As mentioned above, the SAG mill is one of the main elements in the size reduction process. The most relevant characteristic of SAG mill is the capacity to process ore, which supports its implementation despite the high associated energy cost. The operation of the mill is based on the fragmentation of the mineral through the abrasion and impact forces generated by the physical interaction between the grinding media (steel balls) and the mineral particles in the slurry (Figure 1).
Aside from parameters fixed at design (mill dimensions, installed power, and the circuit type), the major variables affecting the SAG mill circuit performance, according to [4] are related to: (1) ore hardness of the feed material, which plays a pivotal role in shaping the mill’s performance; (2) distribution of feed particle sizes, which significantly impacts the efficiency of the grinding process, and (3) the SAG mill operating variables, such as mill rotational speed, density, and total mill load.

3. Methodology

In this section, we describe the methodology utilized to comprehensively investigate and identify operational regions specific to the context of SAG mills. Our approach involves machine learning algorithms, including K-means clustering and self-organizing maps (SOMs), to discern patterns and relationships within the intricate operational landscape that defines these regions.

3.1. Dataset

For model development, a dataset containing data from 10 SAG operational variables is considered. These are described in Table 1. The dataset considered an initial size of 50,700 instances with an associated sampling time of 5 min, extracted from a SAG mill located in a concentrator plant in northern Chile. This dataset collects the information on the SAG mill in operation from 1 January to 24 June 2020.
The dataset used in this study was collected from an AVEVA PI system data infrastructure. While the system provided the flexibility for smaller sampling times, a 5 min sampling interval was selected for this work. This choice was made based on the dynamic properties of the SAG mill and prior studies in the field of data-driven models for grinding. During the data preprocessing phase, we undertook several measures to enhance the quality of the dataset.

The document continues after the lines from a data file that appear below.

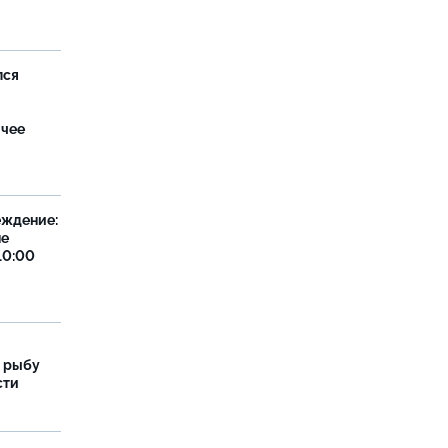
лся
ячее
еждение:
не
10:00
 рыбу
сти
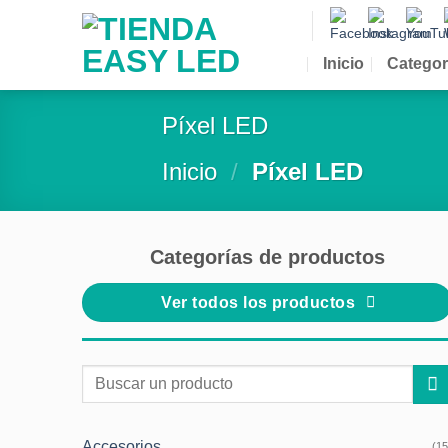
Saltar
al
contenido
Inicio
Categor
Píxel LED
Inicio
/
Píxel LED
Categorías de productos
Ver todos los productos
Buscar
por:
Accesorios
(15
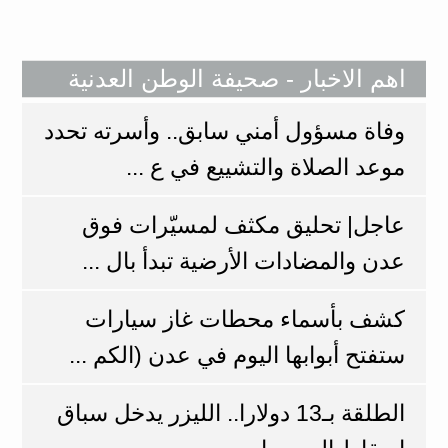
اهم الاخبار - صحيفة الوطن العدنية
وفاة مسؤول أمني سابق.. وأسرته تحدد
موعد الصلاة والتشييع في ع ...
عاجل| تحليق مكثف لمسيّرات فوق
عدن والمضادات الأرضية تبدأ بال ...
كشف بأسماء محطات غاز سيارات
ستفتح أبوابها اليوم في عدن (الكم ...
الطلقة بـ13 دولارا.. الليزر يدخل سباق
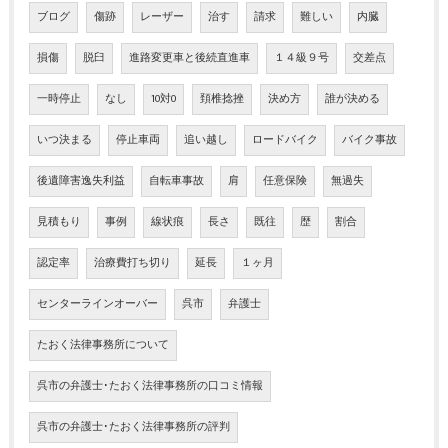
ブログ
傷跡
レーザー
治す
請求
難しい
内臓
損傷
脱臼
進路変更車と後続直進車
１４級９号
交差点
一時停止
なし
10対0
頚椎捻挫
決め方
誰が決める
いつ決まる
停止車両
追い越し
ロードバイク
バイク事故
後遺障害逸失利益
自転車事故
肩
任意保険
無過失
見積もり
事例
線状痕
長さ
既往
歴
割合
認定率
治療費打ち切り
延長
１ヶ月
センターラインオーバー
呉市
弁護士
たおく法律事務所について
呉市の弁護士･たおく法律事務所の口コミ情報
呉市の弁護士･たおく法律事務所の評判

Instances linked to maintenance periods and scheduled detentions were eliminated. Additionally, we identified and removed data points influenced by sensing errors. To address outliers, we applied a filtering criterion that excluded values lying beyond 2 standard deviations from the data mean; the specific choice of a threshold of 2 standard deviations was selected by the dynamic and variations in the SAG mill operational conditions (considering the fact that the study used data for a system under control, which is intended to reduce the variability of SAG mill operational variables). We decided to follow the standard deviation rule for identifying outliers, because, as has been proven, that works correctly for symmetric distributions, and the standard rule for this outlier detection method indicates that more than three standard deviations from the mean may be considered an outlier [24] but is also possible to find 2.5 or 2 standard deviations depending on the system. Subsequently, a correlation analysis was carried out to identify the most relevant variables, which was complemented with a phenomenological and empirical study of the SAG mill [25]. Finally, 41,095 samples and 7 variables remained from the initial dataset. These variables are: inbound material to the mill, SAG speed, water inside the mill, size of the ore, rock hardness (determined by SMC test), total weight, and energy consumed by the SAG mill.

3.2. Machine Learning Models

For model development, we used two clustering methods. The first one was K-means, which uses an unsupervised learning approach, where the objective is to find groups based on their characteristics. Then, we applied self-organizing maps (SOMs), which have the capability to group data of great similarity in a low-dimensional space, preserving the relationship between them. This allows us to watch the result in a two-dimensional plane, which can be useful in the visualization process at the control room.

3.2.1. K-Means

K-means seeks to find groups in the data. The algorithm can be described in three stages: (1) initialization, where k centroids are created, with one for each cluster. Each centroid is a point that inhabits the same space as the data and can be randomly created; (2) assignment, where dataset instances are assigned to the nearest centroid, creating preliminary clusters; and (3) update, where the position of each centroid is replaced by the average (of the values) of the previously assigned instances [26]. The assign-and-update steps are repeated until the centroids do not change, or the change occurs below a predefined threshold. The following equation describes this process.
d = k = 1 K i = 1 N x i u k 2
where:
  • d: total distance between data points;
  • K: number of clustering centers;
  • N: total number of data points in the dataset;
  • u k : k-th center;
  • x i : i-th point in dataset.

3.2.2. SOM

The self-organizing map (SOM) or Kohonen network is a neural network model that permits the visualization of high-dimensional data. It converts the nonlinear statistical relationships between high-dimensional data into simple geometric relationships of their points on a low-dimensional display (two-dimensional grid of nodes). SOM compresses information while preserving the most important topological or metric relationships in the data. Each unit in the map is equipped with a weight vector, where the number of elements is equal to the number of variables per input object [27]. The use of SOM allows not only for a clearer visualization of the operational regions for SAG mill operators, but it may also be helpful in the formulation of predictive controllers with set-valued constraints [22].
The elements of all weight vectors need to be initialized by values in a specific range in a dataset. Usually, for each map layer, the unit elements are initialized by a small random number added to the average value of the corresponding variable obtained for the entire training set. Then, individual objects belonging to the pre-selected training set are presented in random order to all units in the network. The unit in the map possessing the weight vector most similar to the presented object is assigned to be the winner. Subsequently, the weight vectors of this unit and its closest neighbors are updated by calculating the difference between the actual input object and the respective weight vector, and adding this difference dampened by some factor to the original weight vector. This iterative process of weight updating is repeated until all objects belonging to the training set are presented a sufficient number of times to the network [28].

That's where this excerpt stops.